= Beginning of Section =

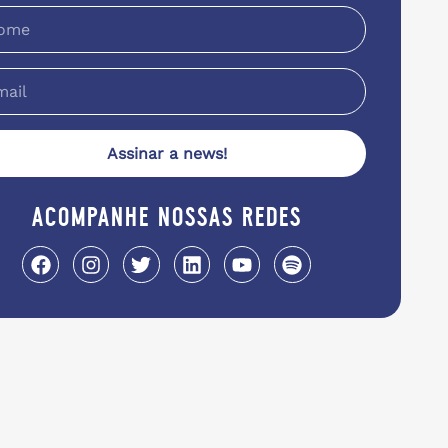
Assinar a news!
acompanhe nossas redes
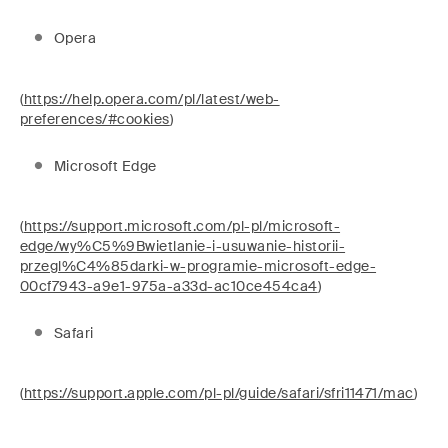
Opera
(
https://help.opera.com/pl/latest/web-
preferences/#cookies
)
Microsoft Edge
(
https://support.microsoft.com/pl-pl/microsoft-
edge/wy%C5%9Bwietlanie-i-usuwanie-historii-
przegl%C4%85darki-w-programie-microsoft-edge-
00cf7943-a9e1-975a-a33d-ac10ce454ca4
)
Safari
(
https://support.apple.com/pl-pl/guide/safari/sfri11471/mac
)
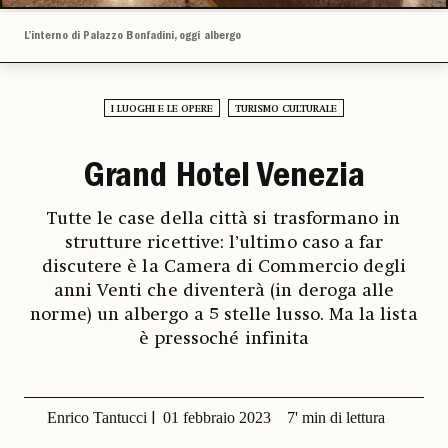
L’interno di Palazzo Bonfadini, oggi albergo
I LUOGHI E LE OPERE
TURISMO CULTURALE
Grand Hotel Venezia
Tutte le case della città si trasformano in
strutture ricettive: l’ultimo caso a far
discutere è la Camera di Commercio degli
anni Venti che diventerà (in deroga alle
norme) un albergo a 5 stelle lusso. Ma la lista
è pressoché infinita
Enrico Tantucci
01 febbraio 2023
7' min di lettura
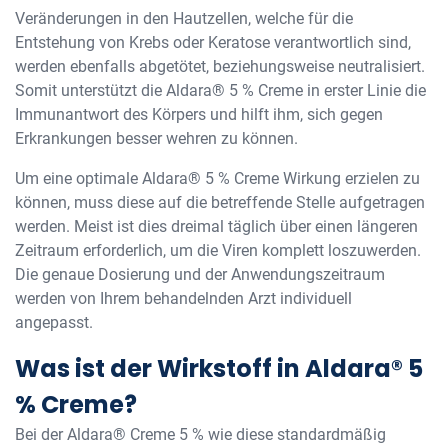
Veränderungen in den Hautzellen, welche für die
Entstehung von Krebs oder Keratose verantwortlich sind,
werden ebenfalls abgetötet, beziehungsweise neutralisiert.
Somit unterstützt die Aldara® 5 % Creme in erster Linie die
Immunantwort des Körpers und hilft ihm, sich gegen
Erkrankungen besser wehren zu können.
Um eine optimale Aldara® 5 % Creme Wirkung erzielen zu
können, muss diese auf die betreffende Stelle aufgetragen
werden. Meist ist dies dreimal täglich über einen längeren
Zeitraum erforderlich, um die Viren komplett loszuwerden.
Die genaue Dosierung und der Anwendungszeitraum
werden von Ihrem behandelnden Arzt individuell
angepasst.
Was ist der Wirkstoff in Aldara® 5
% Creme?
Bei der Aldara® Creme 5 % wie diese standardmäßig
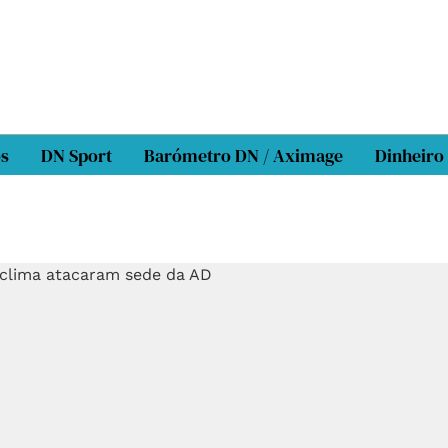
os
DN Sport
Barómetro DN / Aximage
Dinheiro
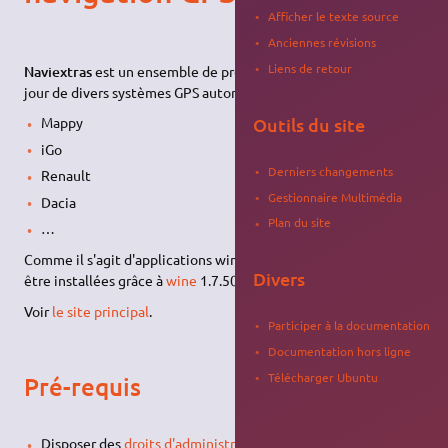
Afficher le texte source
Anciennes révisions
Liens de retour
Naviextras
est un ensemble de produits permettant la mise à
jour de divers systèmes GPS automobiles :
Outils du site
Mappy
iGo
Derniers changements
Renault
Gestionnaire Multimédia
Dacia
Plan du site
…
Comme il s'agit d'applications windows 32bit elles peuvent
Divers
1)
être installées grâce à
wine
1.7.50 ou supérieur
.
Voir
le site principal
.
Participer à la documentation
Documentation hors ligne
Télécharger Ubuntu
Pré-requis
Disposer des
droits d'administration
.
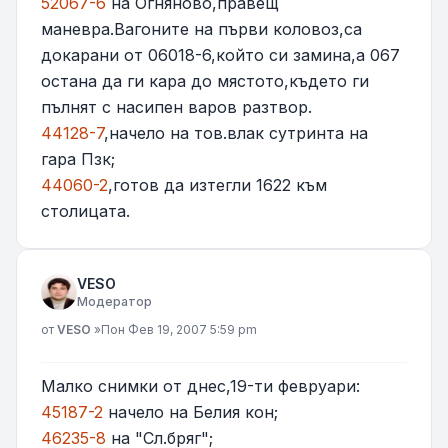
52067-6
на Огняново,правещ
маневра.Вагоните на първи коловоз,са
докарани от 06018-6,който си замина,а 067
остана да ги кара до мястото,където ги
пълнят с насипен варов разтвор.
44128-7
,начело на тов.влак сутринта на
гара Пзк;
44060-2
,готов да изтегли 1622 към
столицата.
VESO
Модератор
Мнение
от
VESO
»
Пон Фев 19, 2007 5:59 pm
Малко снимки от днес,19-ти февруари:
45187-2
начело на Белия кон;
46235-8
на "Сл.бряг";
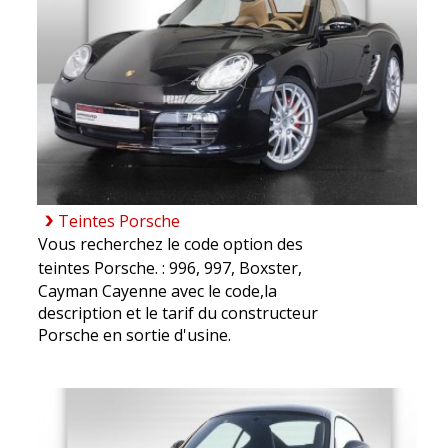
Teintes Porsche
Vous recherchez le code option des
teintes Porsche. :
996
,
997
,
Boxster
,
Cayman
Cayenne
avec le code,la
description et le tarif du constructeur
Porsche en sortie d'usine.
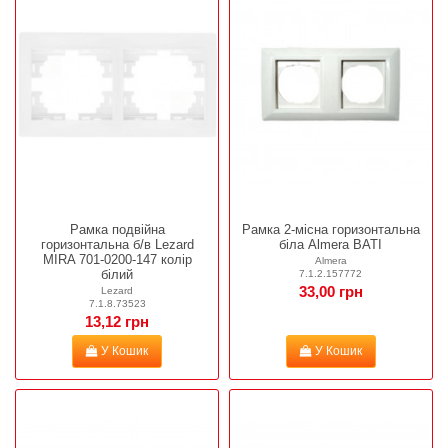
Рамка подвійна
Рамка 2-місна горизонтальна
горизонтальна б/в Lezard
біла Almera BATI
MIRA 701-0200-147 колір
Almera
білий
7.1.2.157772
33,00 грн
Lezard
7.1.8.73523
13,12 грн
У Кошик
У Кошик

= End of Section =

Copy out the lines above from the line containing "discutere è la Camera di Commercio degli" through the line containing "Die genaue Dosierung", exactly, and keep the pictures out.

discutere è la Camera di Commercio degli
anni Venti che diventerà (in deroga alle
norme) un albergo a 5 stelle lusso. Ma la lista
è pressoché infinita
Enrico Tantucci
01 febbraio 2023
7' min di lettura
Veränderungen in den Hautzellen, welche für die
Entstehung von Krebs oder Keratose verantwortlich sind,
werden ebenfalls abgetötet, beziehungsweise neutralisiert.
Somit unterstützt die Aldara® 5 % Creme in erster Linie die
Immunantwort des Körpers und hilft ihm, sich gegen
Erkrankungen besser wehren zu können.
Um eine optimale Aldara® 5 % Creme Wirkung erzielen zu
können, muss diese auf die betreffende Stelle aufgetragen
werden. Meist ist dies dreimal täglich über einen längeren
Zeitraum erforderlich, um die Viren komplett loszuwerden.
Die genaue Dosierung und der Anwendungszeitraum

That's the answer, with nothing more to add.